An organized group of thieves recently started breaking into occupied homes in a neighborhood of Port Vila called "Fresh Wota". They steal valuables while the household sleeps, unaware of their presence. It is rumored that they smoke marijuana until fearless, use kastom magic that makes the household residents sleep deeply and then cut window screens and remove glass louvres to enter homes and search for money and other goods. Buses and trucks help them transport stolen goods in the night.

On Wednesday, a 23 year old man who caught the group stealing in his home was stabbed to death with a machete when he confronted the thieves.

I slept on the outskirts of Fresh Wota on Friday night, with a relative of my host mother from the village. I assumed the house would be safe because it is occupied by a professional boxer who has represented Vanuatu fighting in Korea and the Philippines. Discussing the recent crime wave during the day time with him, he informed me that luckily, there had never been any theft in his yard over the past years.

That night I came back from a work function at midnight and went to sleep. The doors of the house were locked upon my arrival. At 3 AM, I was startled from my sleep by a woman's screams. Sleeping deeply, I was very confused. It took around 30 seconds for me to stir as I lay in bed listening, wondering whether the couple I was staying with were having a domestic fight or perhaps if some news had come that a relative had passed away. Alarmed, I arose and opened my bedroom door.

The woman of the house was screaming frantically. She had slept out in the main sitting room, as she and her daughter had been watching television until my late night return and then decided to sleep where they were. She pointed to the window, where the screen had been cut open and the window louvres had been removed. The boxer also had slept deeply and arose from his bedroom at around the same time.

She told us both that she had been awoken by someone using a small flashlight inside of the sitting room. She assumed that it was me, trying to find my way to the bathroom, even though this person was wearing a camouflage jacket, long pants and a hat. She was still half asleep herself and not thinking clearly. The man searched around the room and then opened the bedroom door where her husband, the professional boxer, was sleeping inside. The woman thought that maybe I was drunk and had gone to the wrong bedroom by mistake.
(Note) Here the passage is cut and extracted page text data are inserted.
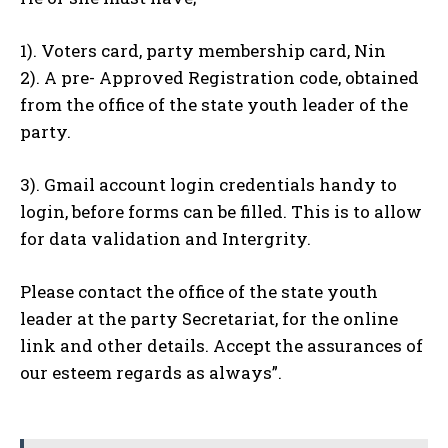
1). Voters card, party membership card, Nin
2). A pre- Approved Registration code, obtained
from the office of the state youth leader of the
party.
3). Gmail account login credentials handy to
login, before forms can be filled. This is to allow
for data validation and Intergrity.
Please contact the office of the state youth
leader at the party Secretariat, for the online
link and other details. Accept the assurances of
our esteem regards as always”.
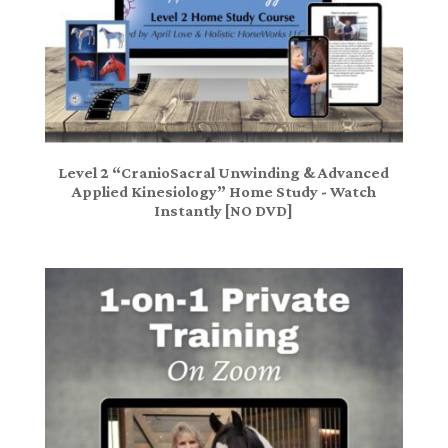
Level 2 “CranioSacral Unwinding & Advanced
Applied Kinesiology” Home Study - Watch
Instantly [NO DVD]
When she noticed the intruder go behind the door where a hunting rifle was located, she then knew for certain that the man was a thief and not myself. She began to scream.

The man calmly carried the rifle, stepped over the screaming woman and walked out the back door. He then escaped into the early morning darkness. We called the police at 3:30 AM and they arrived around 9 AM to file a small report. Pretty hair-raising experience for us all considering how a similar incident had resulted in someone's death two days earlier. I am thankful that no one in the house was harmed and also that the thief chose to enter the adjacent bedroom and not my own, where my backpack containing a laptop computer and my wallet were located!

Anyhow, even though Vanuatu is relatively safer than most countries, including the USA, it has its own problems as well.